This particular pattern is very popular and I see that Ravelry alone has 647 projects made from it. My customisation was to make it a shoulder bag and add a knit thingummy.
Yarn: Acrylic that Yasmin sent me and I used for my Tunisian baby jacket a while ago. It’s squeaky and fuzzy, but works fine for a bag. Plus the colours go well together. I used up the pink completely, but have amounts of the white and purple left over.

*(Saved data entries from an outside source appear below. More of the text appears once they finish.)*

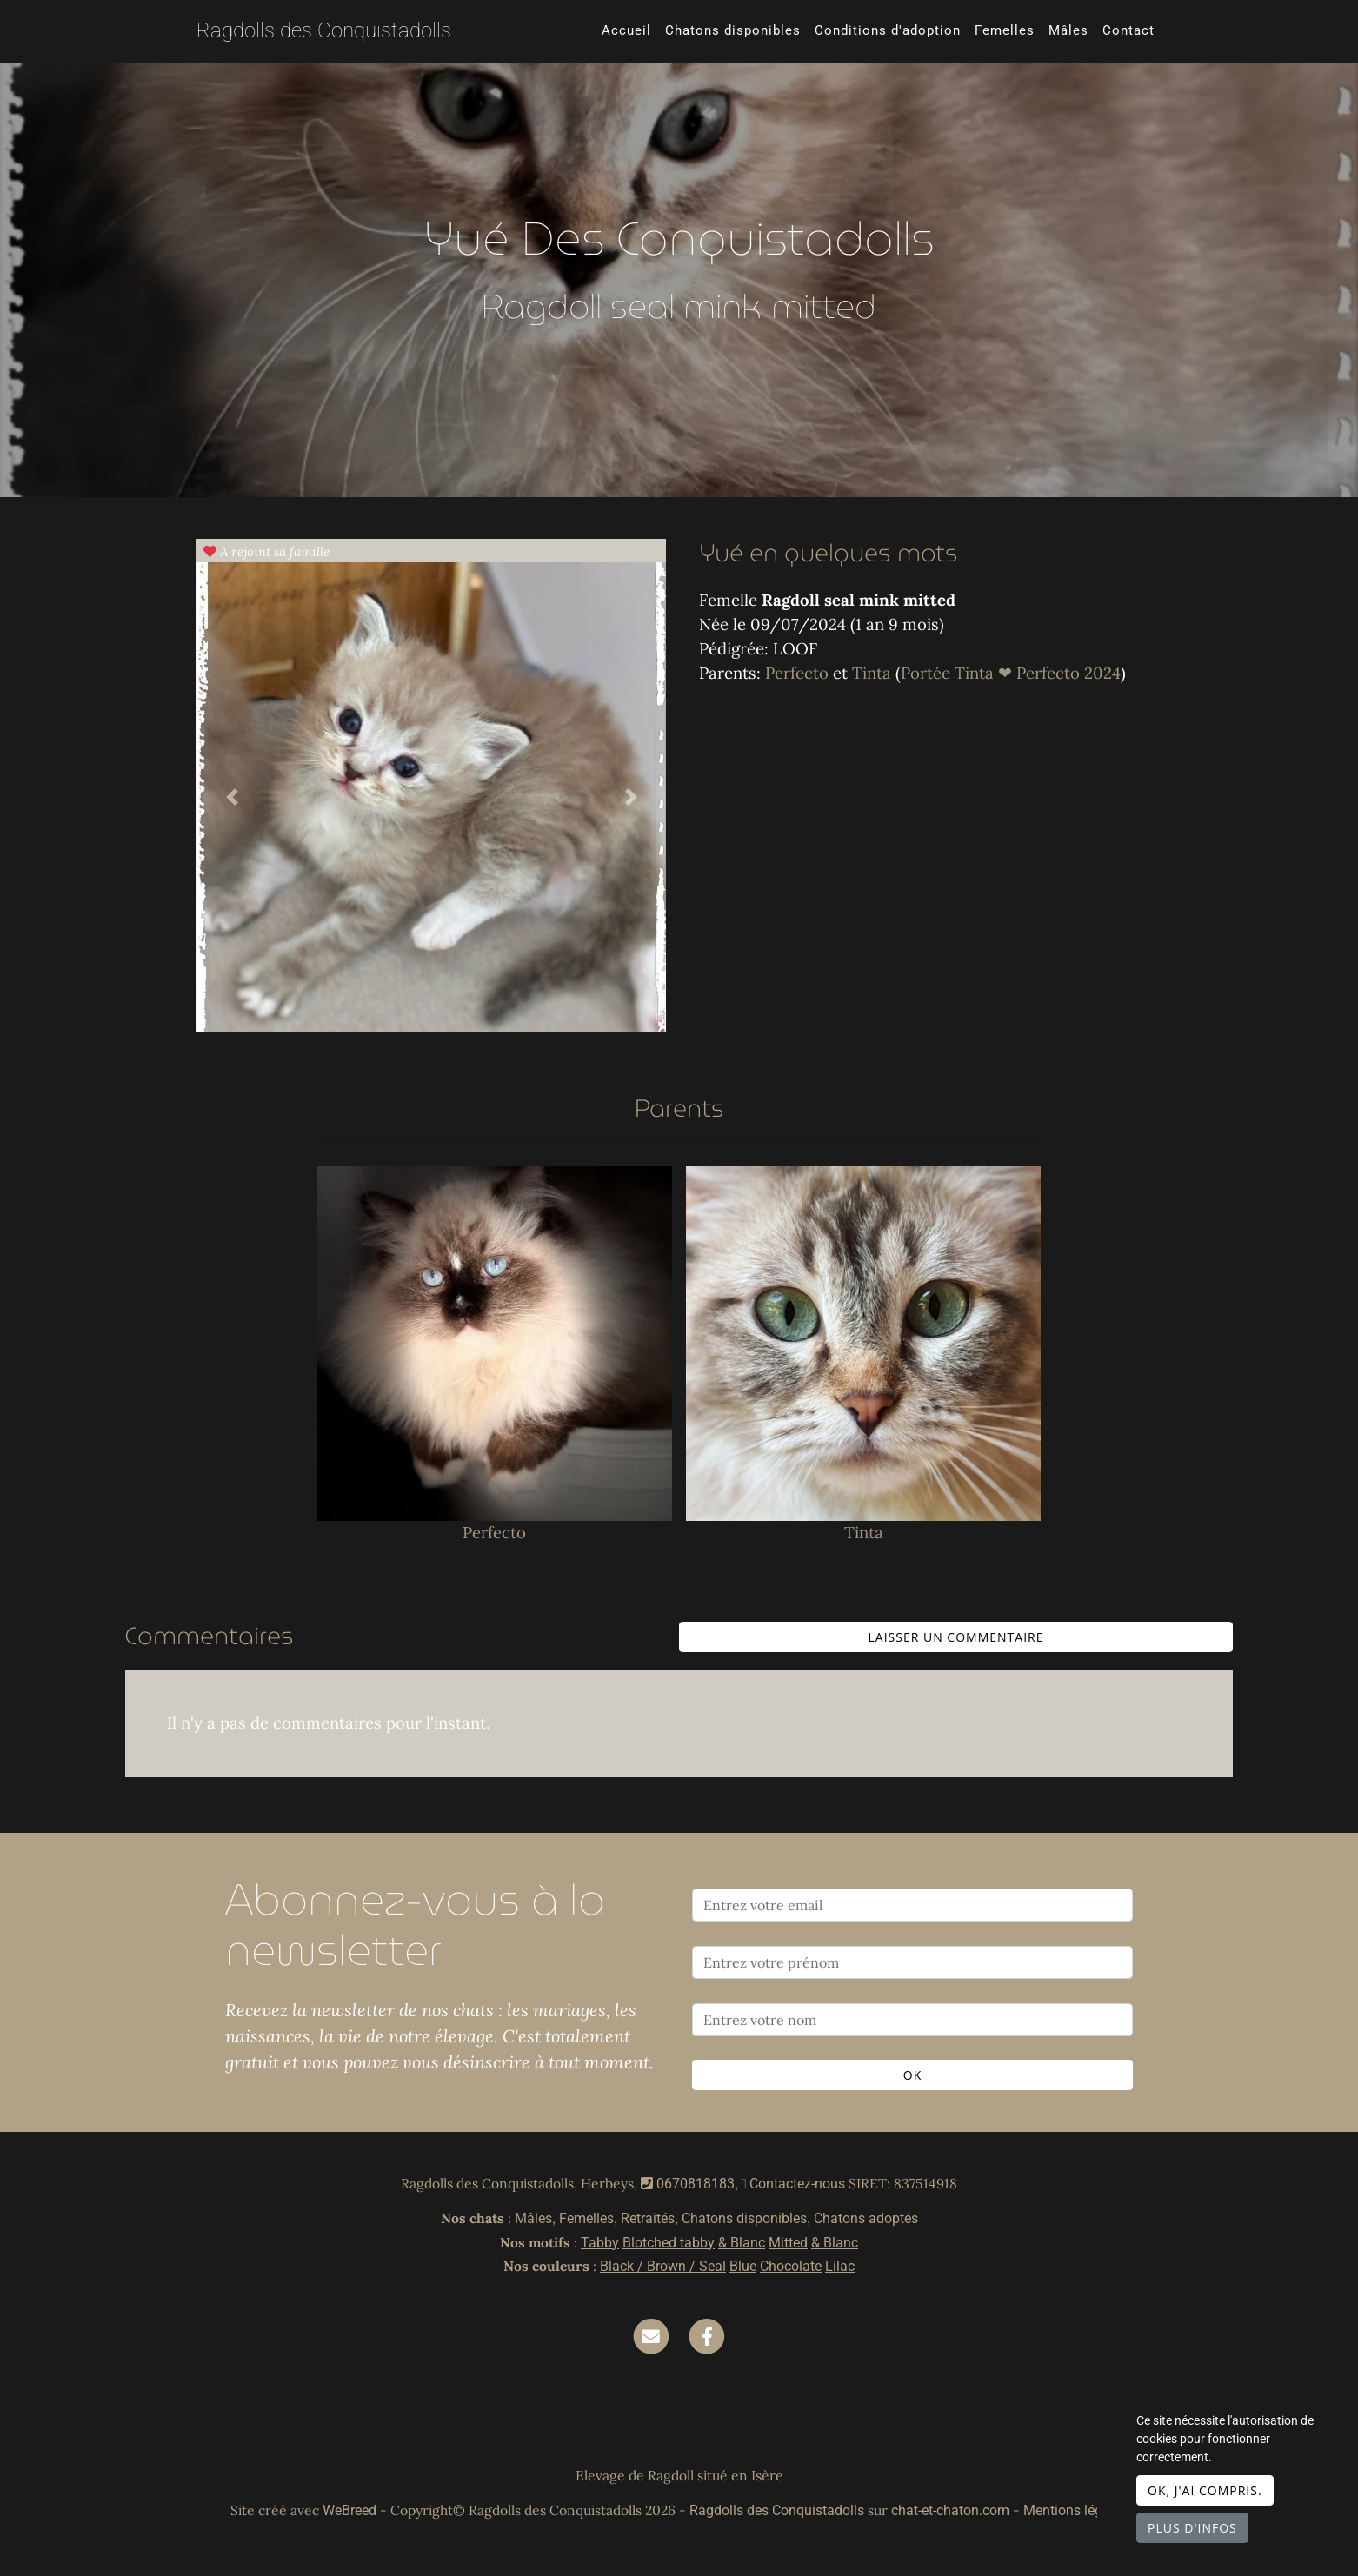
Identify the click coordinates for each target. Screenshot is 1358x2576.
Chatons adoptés (866, 2218)
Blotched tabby (668, 2242)
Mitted (788, 2242)
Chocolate (791, 2266)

Pattern: Haekelbeutel (PDF link, German also available), of course, by Inga Joana Mertens. The Rav page is here. Instead of making the 16 squares, I made 6 squares and 4 triangles, because it was fairly obvious that the number of rows I chose to make them would give me a huge sack and also, I was feeling too lazy to make so many of them. Since I had an even number of pieces and an odd number (3) of colours, I did my best to randomise the order of the colour changes, and then make two of each so the opposite sides of the bag would match. You could choose any square pattern, solid or not, as you wished, which is the beauty of this pattern. And the size of the square would determine how big your bag is. Nothing would stop you from knitting the squares, either. Although then it would be a Strickebeutel, I suppose. (Mine is just a Beutling, should have been a Beutchen).
Size: About 13″ x 8″
Time: About 4 days to finish the bag and as many weeks months to actually line it. No, about 2 months to line it. Seriously, I’m terrified of sewing, whether by hand or machine.

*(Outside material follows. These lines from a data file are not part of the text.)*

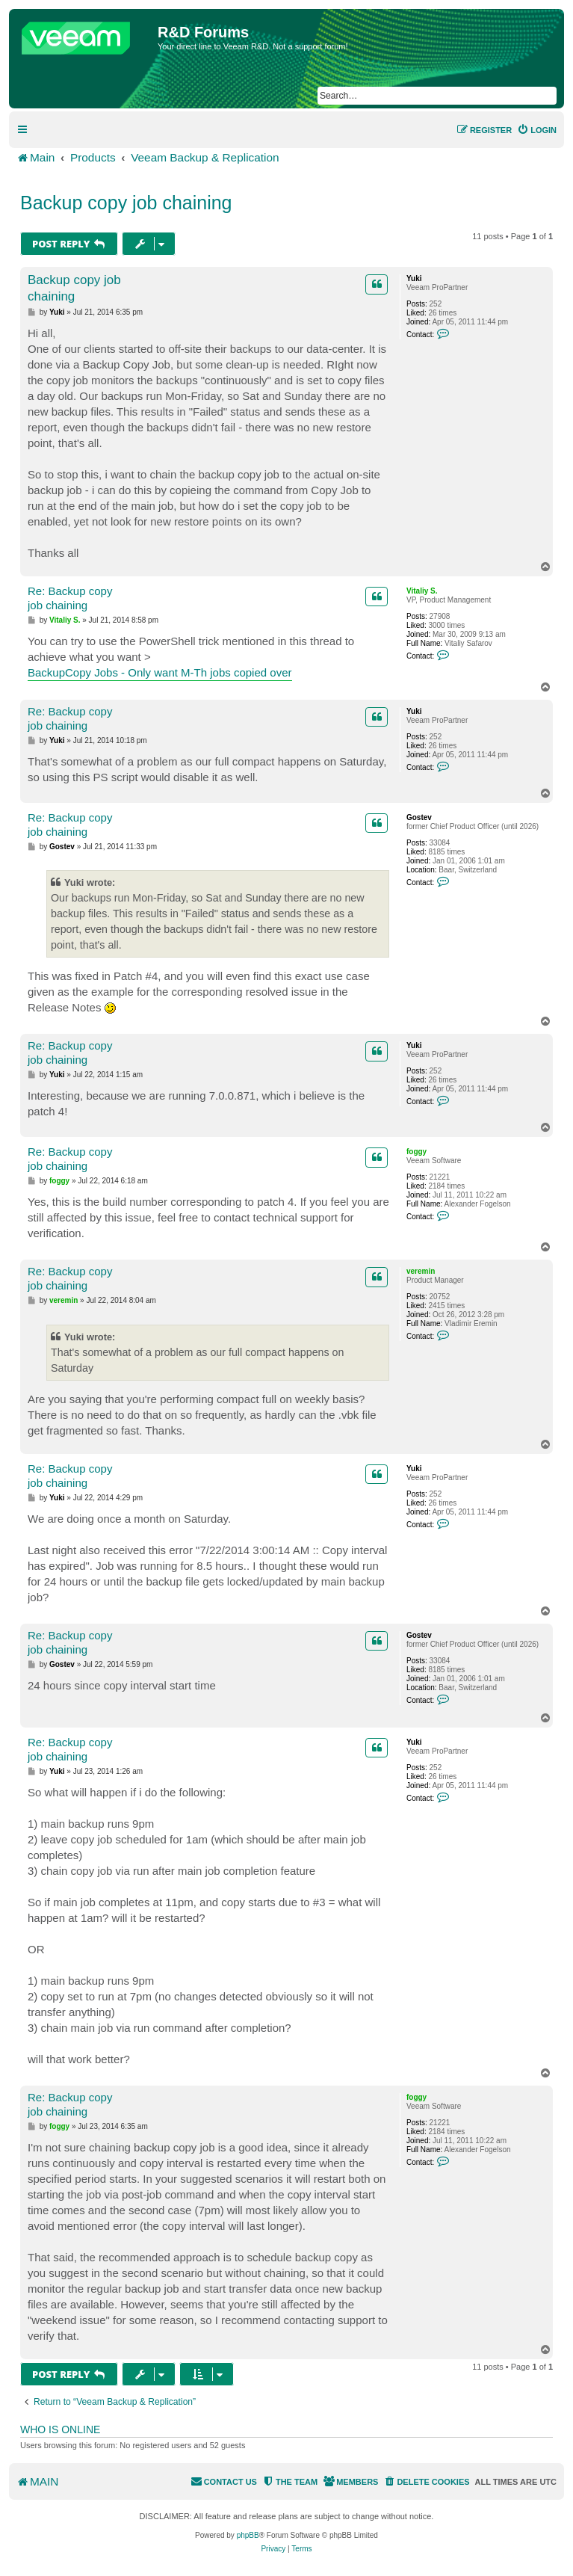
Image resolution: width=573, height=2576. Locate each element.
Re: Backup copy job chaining (70, 598)
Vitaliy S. (422, 591)
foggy (416, 1151)
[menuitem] (537, 130)
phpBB (248, 2535)
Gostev (419, 817)
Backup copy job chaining (126, 202)
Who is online (60, 2429)
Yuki (414, 278)
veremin (420, 1271)
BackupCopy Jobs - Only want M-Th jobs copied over (160, 672)
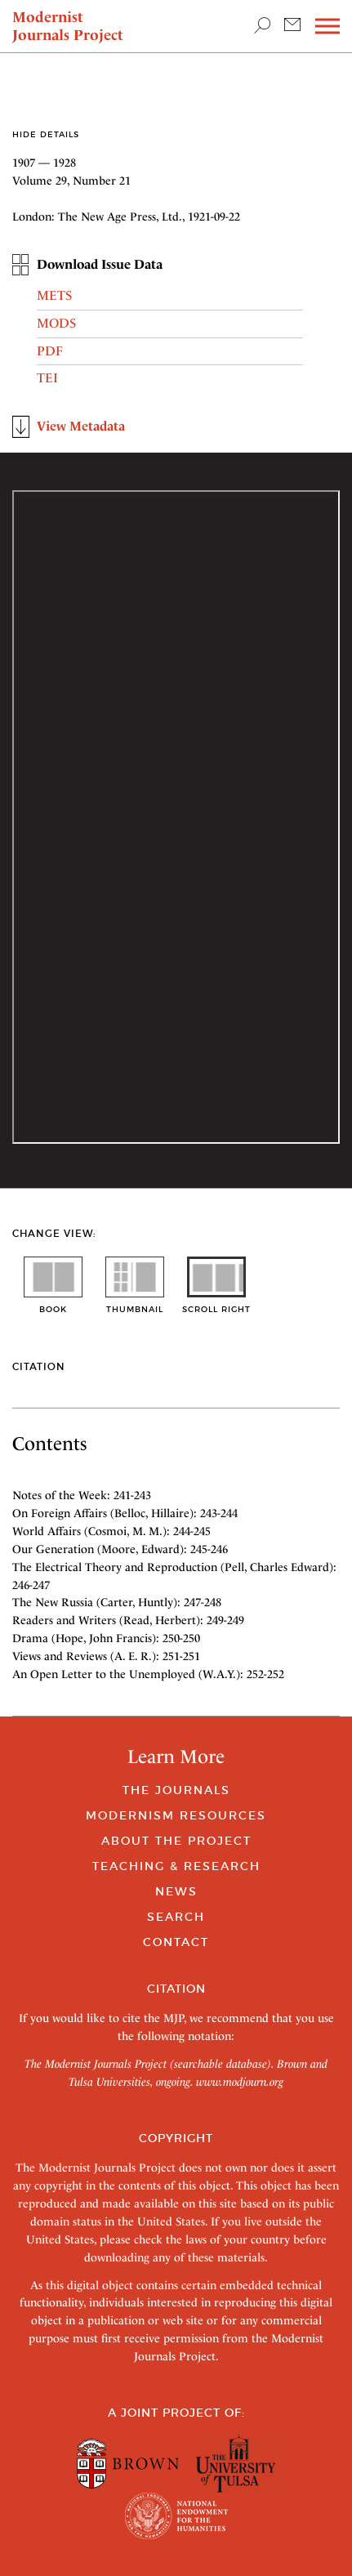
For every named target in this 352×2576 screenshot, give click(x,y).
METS (54, 295)
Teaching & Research (176, 1866)
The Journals (176, 1790)
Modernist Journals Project (67, 25)
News (176, 1891)
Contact (176, 1942)
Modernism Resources (176, 1815)
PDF (50, 351)
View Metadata (81, 426)
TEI (47, 378)
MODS (56, 323)
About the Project (176, 1840)
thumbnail (134, 1303)
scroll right (216, 1303)
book (53, 1303)
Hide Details (45, 134)
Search (176, 1916)
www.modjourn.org (239, 2081)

Extra #1. I used the polka dot fabric from the dress I blogged about almost a month ago. Nobody could ever accuse me of having an eye for colour or taste. (Polka dots with stripes! In non-matching colours!) Luckily, my revulsion of feeling after the lining was done was not matched by everyone and I gave the bag away to the MIL who took a shine to it. I also made a tiny pouch for a cell phone with the leftover bits of fabric. More pics on either my Flickr page ( click through from that photo) or my Rav project page.
#2. Even with such a simple construction, I confused myself when crocheting the pieces together and had to frog once not to end up with an unidentifiable 3D object like one of those hyperbolic art pieces.
#3. My favourite part of the bag though is the two-colour thingummy I made at the top. Due entirely to my tight gauge with two yarns, the thingummy (is a technical term, I swear) drew in on itself, thus making an opening smaller than the actual bag body. Neat, what? I went around on a circular needle after picking up stitches around the top, knit in stockinette for as long as I wanted the thingummy to be high, then purled one row with a contrast colour, knit for the same number of rows again. Folded it over at the purl row (which forms a natural hinge) and knit the final row together with the back of the first row. Voila, a nice neat thingummy. Makes me proud, it does. The actual knitting involved knitting the stitches of one colour on one pass while slipping the stitches of the other colour, and then doing the reverse on the second pass. I must strand very tightly, hence the thing drew together to become smaller than it began its life. On the inside I just used the white and left the purple out. Perhaps I slipped stitches again…how did the inside end up as small as the outside? Maybe a different size needle. Hmm.
#4. The handle was a lengthwise chain followed by sort of tapestry crocheting (crocheting over the unused colour), attached to curtain rings with their hooks broken off and crocheted over.
That’s it, really. And I don’t even have to carry it around.